Short Tandem Repeats (microsatellites) are a highly polymorphic class of genetic variations with repetitive elements of 2.6 nucleotides (nt). These variations are implicated in the etiology of dozens of rare genetic disorders such as Huntingon's Disease and Fragile-X Syndrome. We are interested in uncovering the role of these elemets in complex human traits. For that, we developed an algorithm, called lobSTR, to profile STR variations in high throughput sequencing data.

Public sharing of sequencing datasets without identifiers has become a common practice in genomics to protect the privacy of research participants. We found that that surnames can be recovered from personal genomes by profiling short tandem repeats on the Y chromosome (Y-STRs) and querying recreational genetic genealogy databases. We further demonstrated that this information, together with other types of metadata, such as age and state, can be used to triangulate the identity of the target. We are intrested in investigating strategies to protect genetic privacy while promoting data sharing.

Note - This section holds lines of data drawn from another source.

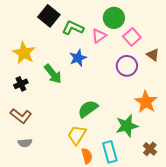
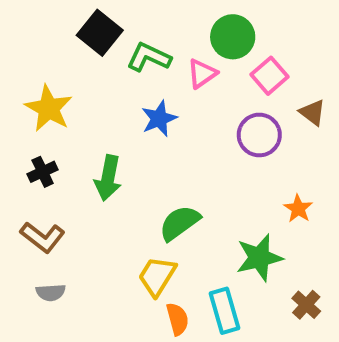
green arrow: (53, 74) -> (108, 178), moved, turned 50
orange star: (146, 102) -> (298, 209), size x0.6

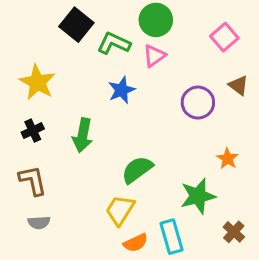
green circle: (233, 37) -> (156, 20), moved
pink square: (270, 76) -> (224, 37), moved
brown L-shape: (43, 237) -> (33, 180), turned -140
orange semicircle: (177, 319) -> (136, 243), turned 80

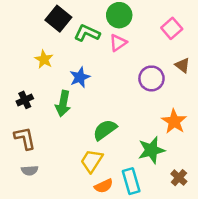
yellow star: (37, 82) -> (44, 59), moved, size x0.7
blue star: (122, 90) -> (80, 77), moved
orange star: (228, 159) -> (174, 121), size x1.5

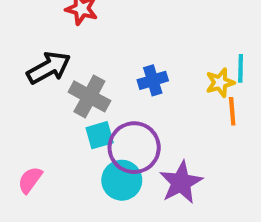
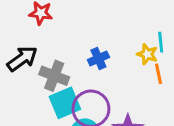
yellow star: (220, 83) -> (147, 54), turned -30
cyan square: (100, 135) -> (65, 103), size x1.5

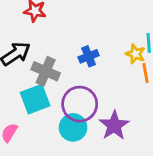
cyan square: (65, 103) -> (35, 99), moved

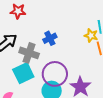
blue cross: (89, 56) -> (50, 38), moved

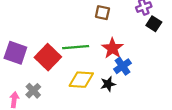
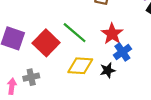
green line: (76, 47) -> (75, 33), turned 45
gray cross: (33, 91) -> (31, 77), turned 32

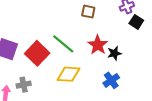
blue cross: (122, 52) -> (111, 80), moved
black star: (108, 70) -> (114, 53), moved

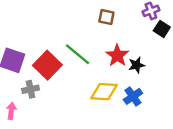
yellow diamond: (68, 74) -> (104, 92), moved
gray cross: (24, 85) -> (31, 89), moved

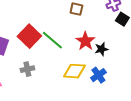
red square: (47, 65) -> (29, 36), moved
gray cross: (31, 89) -> (27, 69), moved

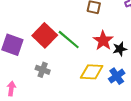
gray cross: (27, 69) -> (43, 70), turned 32

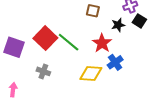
black star: (120, 49) -> (118, 25), moved
blue cross: (117, 76) -> (115, 62), moved

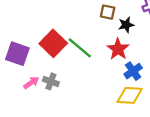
black star: (118, 25) -> (126, 25), moved
yellow diamond: (91, 73) -> (130, 95), moved
pink arrow: (13, 90) -> (31, 83), moved, turned 48

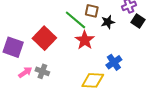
green line: (80, 48) -> (76, 20), moved
red star: (118, 49) -> (85, 40), moved
yellow diamond: (130, 95) -> (93, 80), moved

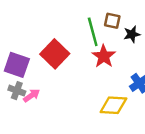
green line: (76, 20) -> (93, 32), turned 35
gray cross: (42, 71) -> (17, 91), moved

DNA Sudoku is a sequencing strategy to find rare genetic variations in large cohorts. It is based on pooling the specimens according to combinatorial patterns as a means of multiplexing. This is reminiscent of solving a Sudoku puzzle: every specimen is like a cell in the puzzle, and the sequencing results are like the numbers of the Sudoku. By finding the sequencing results of a single specimen, we can propagate the information to the other specimens in the pool, solve their sequencing results, and repeat the process over and over again, until the entire set is solved. This is specifically suitable for 'needle in a haystack' sequencing scenarios - identifying a small number of specimens that carry rare variations out of a large "wildtype" group.

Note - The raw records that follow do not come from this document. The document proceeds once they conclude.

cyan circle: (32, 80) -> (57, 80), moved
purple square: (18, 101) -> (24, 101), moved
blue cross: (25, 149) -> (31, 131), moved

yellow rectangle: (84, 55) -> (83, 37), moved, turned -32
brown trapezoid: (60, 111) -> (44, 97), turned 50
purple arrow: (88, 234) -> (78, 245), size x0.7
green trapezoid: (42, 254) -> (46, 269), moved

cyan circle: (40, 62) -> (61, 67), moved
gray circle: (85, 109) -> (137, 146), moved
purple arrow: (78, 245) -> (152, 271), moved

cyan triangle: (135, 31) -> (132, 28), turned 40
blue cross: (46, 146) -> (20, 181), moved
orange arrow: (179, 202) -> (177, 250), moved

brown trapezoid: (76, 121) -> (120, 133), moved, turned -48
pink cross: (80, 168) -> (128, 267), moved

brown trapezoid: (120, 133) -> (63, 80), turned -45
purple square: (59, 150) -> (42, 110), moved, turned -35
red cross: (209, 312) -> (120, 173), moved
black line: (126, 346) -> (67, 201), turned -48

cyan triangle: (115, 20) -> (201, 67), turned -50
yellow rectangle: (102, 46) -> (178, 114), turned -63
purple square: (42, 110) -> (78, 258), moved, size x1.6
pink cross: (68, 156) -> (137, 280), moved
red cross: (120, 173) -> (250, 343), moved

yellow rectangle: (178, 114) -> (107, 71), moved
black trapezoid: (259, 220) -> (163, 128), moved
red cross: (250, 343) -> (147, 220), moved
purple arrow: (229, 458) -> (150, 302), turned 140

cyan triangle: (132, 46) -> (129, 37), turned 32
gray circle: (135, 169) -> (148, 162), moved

Understanding the genetic architecture of complex traits is one of the top missions of human genetics. Emerging lines of studies have highlighted the entangled etiologies of these traits, including epistasis, parent-of-origin effects, sex and age interactions, and environmental risk factors. To conduct robust genetic epidemiological analysis, statistical models require sampling substantial amount of data from large families. But the recruitment of large cohorts of extended kinships is both logistically challenging and cost-prohibitive. We are working on a strategy to harness existing, free, and massive Web 2.0 social network resources to trace the aggregation of complex traits in millions of people and extremely large families.